Charles Holloman, Also Known as Tyrone Grant, Appellant, v City of New York, Defendant, and Man Kong Kwong, Respondent. (And a Third-Party Action.)
    [904 NYS2d 79]
   In an action to recover damages for personal injuries, the plaintiff appeals from an order of the Supreme Court, Kings County (Jacobson, J.), dated January 8, 2010, which denied his motion for summary judgment on the issue of liability against the defendant Man Kong Kwong.

Ordered that the order is affirmed, with costs.

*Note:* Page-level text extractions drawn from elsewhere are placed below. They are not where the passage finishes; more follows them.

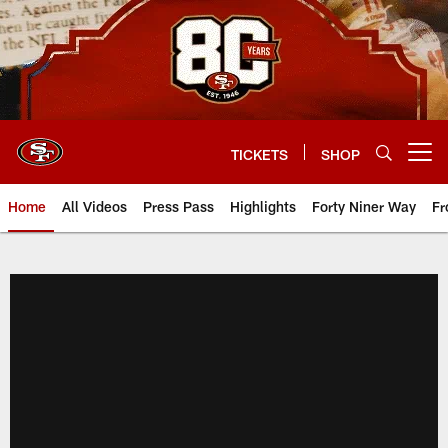
Skip
to
main
content
TICKETS
SHOP
Open menu button
Home
All Videos
Press Pass
Highlights
Forty Niner Way
Fr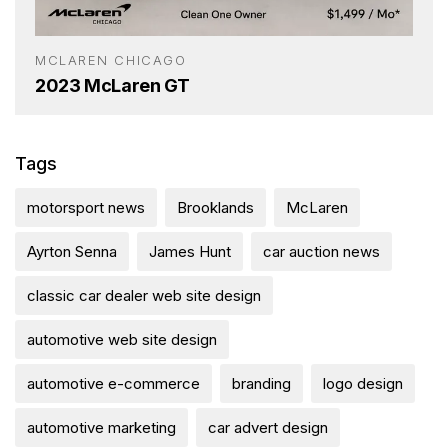
MCLAREN CHICAGO
2023 McLaren GT
Tags
motorsport news
Brooklands
McLaren
Ayrton Senna
James Hunt
car auction news
classic car dealer web site design
automotive web site design
automotive e-commerce
branding
logo design
automotive marketing
car advert design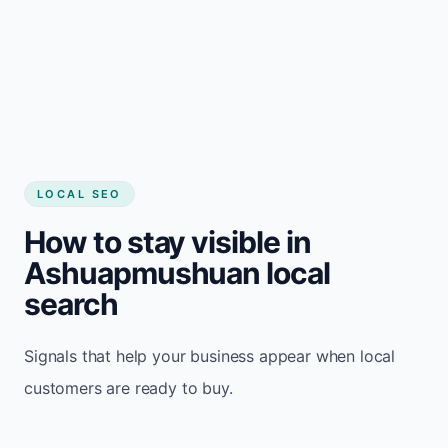
LOCAL SEO
How to stay visible in
Ashuapmushuan local
search
Signals that help your business appear when local
customers are ready to buy.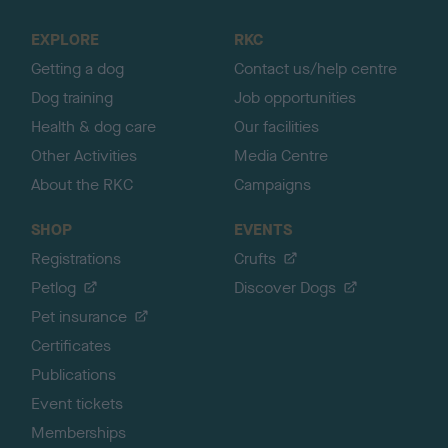
t
o
EXPLORE
RKC
p
Getting a dog
Contact us/help centre
Dog training
Job opportunities
Health & dog care
Our facilities
Other Activities
Media Centre
About the RKC
Campaigns
SHOP
EVENTS
Registrations
Crufts
Petlog
Discover Dogs
Pet insurance
Certificates
Publications
Event tickets
Memberships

The plaintiff, an inmate in the custody of the City of New York Department of Correction (hereinafter the DOC), alleges that he was injured in a motor vehicle incident that occurred on August 10, 2004, while he was being transported in a DOC bus. After the DOC bus collided with a minivan operated by the defendant Man Kong Kwong (hereinafter the respondent) on the Brooklyn-Queens Expressway, the two vehicles attempted to pull into the right lane of the expressway. The plaintiff claims to have been injured due to, inter alia, the maneuvering and erratic movements of the driver of the DOC bus as the driver attempted to move the bus into the right lane.

The plaintiff failed to make a prima facie showing of his entitlement to judgment as a matter of law on the issue of liability against the respondent (see Alvarez v Prospect Hosp., 68 NY2d 320, 324 [1986]; Zuckerman v City of New York, 49 NY2d 557, 562 [1980]). The affidavits of the plaintiff and of two other inmates who were passengers in the DOC bus failed to establish, prima facie, that the negligence of the respondent was the sole cause of the plaintiffs injuries by reason of his erratic movements in front of the DOC bus (see Volberg v Hegeman Farms Co., Inc., 253 App Div 839 [1938]; see also Edwards v New York City Tr. Auth., 37 AD3d 157 [2007]). Further, the unsworn, self-serving statements contained in the incident reports, which the plaintiff submitted in support of his motion, did not constitute evidentiary proof in admissible form (see Toussaint v Ferrara Bros. Cement Mixer, 33 AD3d 991, 992 [2006]; Bates v Yasin, 13 AD3d 474 [2004]; Reed v New York City Tr. Auth., 299 AD2d 330, 332 [2002]). Even if these reports could be qualified as business records, there is no foundation in the record to support their admissibility (see CPLR 4518 [a]). Accordingly, the plaintiffs motion for summary judgment on the issue of liability against the respondent was properly denied. Dillon, J.P., Santucci, Balkin, Belen and Sgroi, JJ., concur.